◆ WORK TASK
For this exercise, reproduce the entries below exactly, but only from the line containing "English (254, 16)" through the line containing "Your email address (84, 245)", both included.

◆ SOURCE INFORMATION
┌────────

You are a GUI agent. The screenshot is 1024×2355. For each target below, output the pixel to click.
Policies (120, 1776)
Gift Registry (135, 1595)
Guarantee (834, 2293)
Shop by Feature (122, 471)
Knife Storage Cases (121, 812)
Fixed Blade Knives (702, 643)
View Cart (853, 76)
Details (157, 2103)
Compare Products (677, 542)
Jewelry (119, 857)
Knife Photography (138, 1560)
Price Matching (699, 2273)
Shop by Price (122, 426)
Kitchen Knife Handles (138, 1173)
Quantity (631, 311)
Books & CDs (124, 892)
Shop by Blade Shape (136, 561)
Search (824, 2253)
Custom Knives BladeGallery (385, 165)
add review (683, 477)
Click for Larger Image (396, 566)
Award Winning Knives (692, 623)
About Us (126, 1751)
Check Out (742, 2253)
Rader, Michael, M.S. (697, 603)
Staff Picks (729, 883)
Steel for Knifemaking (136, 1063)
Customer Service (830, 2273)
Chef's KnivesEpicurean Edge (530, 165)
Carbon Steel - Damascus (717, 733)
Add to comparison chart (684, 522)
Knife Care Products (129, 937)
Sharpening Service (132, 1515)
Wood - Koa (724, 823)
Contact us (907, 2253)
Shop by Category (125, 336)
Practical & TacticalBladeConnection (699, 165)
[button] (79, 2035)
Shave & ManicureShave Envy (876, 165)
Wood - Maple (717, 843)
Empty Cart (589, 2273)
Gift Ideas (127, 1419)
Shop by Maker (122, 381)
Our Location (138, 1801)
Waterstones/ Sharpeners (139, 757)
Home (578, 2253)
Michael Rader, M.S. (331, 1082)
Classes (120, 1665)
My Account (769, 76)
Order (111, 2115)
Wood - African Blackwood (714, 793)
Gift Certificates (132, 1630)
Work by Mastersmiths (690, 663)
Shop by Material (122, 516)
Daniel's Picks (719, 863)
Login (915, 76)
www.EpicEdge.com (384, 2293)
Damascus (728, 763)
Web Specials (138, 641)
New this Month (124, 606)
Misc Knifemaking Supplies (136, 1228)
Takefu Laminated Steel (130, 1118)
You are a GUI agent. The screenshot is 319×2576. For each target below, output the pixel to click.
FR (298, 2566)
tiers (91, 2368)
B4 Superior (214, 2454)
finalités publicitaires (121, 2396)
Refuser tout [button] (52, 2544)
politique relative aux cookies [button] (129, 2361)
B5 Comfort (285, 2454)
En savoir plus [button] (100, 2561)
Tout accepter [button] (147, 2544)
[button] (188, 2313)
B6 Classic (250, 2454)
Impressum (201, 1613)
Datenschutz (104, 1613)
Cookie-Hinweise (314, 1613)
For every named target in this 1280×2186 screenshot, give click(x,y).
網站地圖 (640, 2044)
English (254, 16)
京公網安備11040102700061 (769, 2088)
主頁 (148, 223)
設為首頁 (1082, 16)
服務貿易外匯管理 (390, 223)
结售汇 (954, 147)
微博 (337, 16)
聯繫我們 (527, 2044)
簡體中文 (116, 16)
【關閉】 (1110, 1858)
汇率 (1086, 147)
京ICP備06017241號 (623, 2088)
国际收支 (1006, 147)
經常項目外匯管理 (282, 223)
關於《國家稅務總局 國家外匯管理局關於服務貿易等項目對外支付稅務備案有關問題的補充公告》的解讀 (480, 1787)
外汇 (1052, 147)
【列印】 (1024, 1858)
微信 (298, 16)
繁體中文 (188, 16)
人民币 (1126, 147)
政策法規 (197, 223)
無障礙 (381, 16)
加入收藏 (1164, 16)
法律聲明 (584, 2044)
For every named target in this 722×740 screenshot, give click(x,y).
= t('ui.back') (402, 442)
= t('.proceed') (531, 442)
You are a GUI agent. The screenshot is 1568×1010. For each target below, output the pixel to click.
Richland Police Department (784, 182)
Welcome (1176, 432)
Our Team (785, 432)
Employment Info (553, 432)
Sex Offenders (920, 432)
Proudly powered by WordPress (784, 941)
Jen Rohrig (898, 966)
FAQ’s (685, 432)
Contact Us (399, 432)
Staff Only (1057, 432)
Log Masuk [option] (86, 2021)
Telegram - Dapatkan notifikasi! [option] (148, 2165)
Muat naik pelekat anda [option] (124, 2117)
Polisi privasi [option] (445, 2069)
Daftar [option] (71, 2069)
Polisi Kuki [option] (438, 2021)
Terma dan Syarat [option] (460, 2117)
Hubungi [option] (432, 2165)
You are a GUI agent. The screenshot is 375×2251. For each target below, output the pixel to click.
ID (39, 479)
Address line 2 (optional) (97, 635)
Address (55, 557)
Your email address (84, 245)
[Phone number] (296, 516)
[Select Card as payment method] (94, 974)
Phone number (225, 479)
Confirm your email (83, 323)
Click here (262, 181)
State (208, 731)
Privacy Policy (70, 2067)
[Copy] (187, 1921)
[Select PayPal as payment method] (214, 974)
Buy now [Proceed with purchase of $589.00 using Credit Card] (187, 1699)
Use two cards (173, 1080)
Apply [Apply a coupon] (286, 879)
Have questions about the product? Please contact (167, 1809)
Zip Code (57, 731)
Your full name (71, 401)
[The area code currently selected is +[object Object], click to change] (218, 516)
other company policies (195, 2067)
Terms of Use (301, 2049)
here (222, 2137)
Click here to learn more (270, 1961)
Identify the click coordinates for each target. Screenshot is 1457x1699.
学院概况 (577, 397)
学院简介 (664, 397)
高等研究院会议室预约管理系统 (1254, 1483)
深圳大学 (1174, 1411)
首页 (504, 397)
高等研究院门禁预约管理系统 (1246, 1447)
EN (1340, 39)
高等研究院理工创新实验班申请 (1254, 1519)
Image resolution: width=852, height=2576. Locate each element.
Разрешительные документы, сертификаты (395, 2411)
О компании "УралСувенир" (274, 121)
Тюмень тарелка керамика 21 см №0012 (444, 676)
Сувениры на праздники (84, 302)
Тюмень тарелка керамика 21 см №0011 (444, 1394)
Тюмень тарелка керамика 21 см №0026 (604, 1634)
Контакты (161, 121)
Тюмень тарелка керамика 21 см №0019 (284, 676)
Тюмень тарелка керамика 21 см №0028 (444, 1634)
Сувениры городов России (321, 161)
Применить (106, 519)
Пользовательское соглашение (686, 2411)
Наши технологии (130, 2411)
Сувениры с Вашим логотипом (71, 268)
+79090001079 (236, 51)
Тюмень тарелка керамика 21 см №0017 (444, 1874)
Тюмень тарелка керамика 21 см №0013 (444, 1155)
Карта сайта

└────────

◆ SOLUTION FOR THIS PROBLEM
English (254, 16)
京公網安備11040102700061 (769, 2088)
主頁 (148, 223)
設為首頁 (1082, 16)
服務貿易外匯管理 (390, 223)
结售汇 (954, 147)
微博 (337, 16)
聯繫我們 (527, 2044)
簡體中文 (116, 16)
【關閉】 (1110, 1858)
汇率 (1086, 147)
京ICP備06017241號 (623, 2088)
国际收支 (1006, 147)
經常項目外匯管理 (282, 223)
關於《國家稅務總局 國家外匯管理局關於服務貿易等項目對外支付稅務備案有關問題的補充公告》的解讀 (480, 1787)
外汇 (1052, 147)
【列印】 (1024, 1858)
微信 (298, 16)
繁體中文 (188, 16)
人民币 (1126, 147)
政策法規 (197, 223)
無障礙 (381, 16)
加入收藏 (1164, 16)
法律聲明 (584, 2044)
For every named target in this 722×740 screenshot, give click(x,y).
= t('ui.back') (402, 442)
= t('.proceed') (531, 442)
You are a GUI agent. The screenshot is 1568×1010. For each target below, output the pixel to click.
Richland Police Department (784, 182)
Welcome (1176, 432)
Our Team (785, 432)
Employment Info (553, 432)
Sex Offenders (920, 432)
Proudly powered by WordPress (784, 941)
Jen Rohrig (898, 966)
FAQ’s (685, 432)
Contact Us (399, 432)
Staff Only (1057, 432)
Log Masuk [option] (86, 2021)
Telegram - Dapatkan notifikasi! [option] (148, 2165)
Muat naik pelekat anda [option] (124, 2117)
Polisi privasi [option] (445, 2069)
Daftar [option] (71, 2069)
Polisi Kuki [option] (438, 2021)
Terma dan Syarat [option] (460, 2117)
Hubungi [option] (432, 2165)
You are a GUI agent. The screenshot is 375×2251. For each target below, output the pixel to click.
ID (39, 479)
Address line 2 (optional) (97, 635)
Address (55, 557)
Your email address (84, 245)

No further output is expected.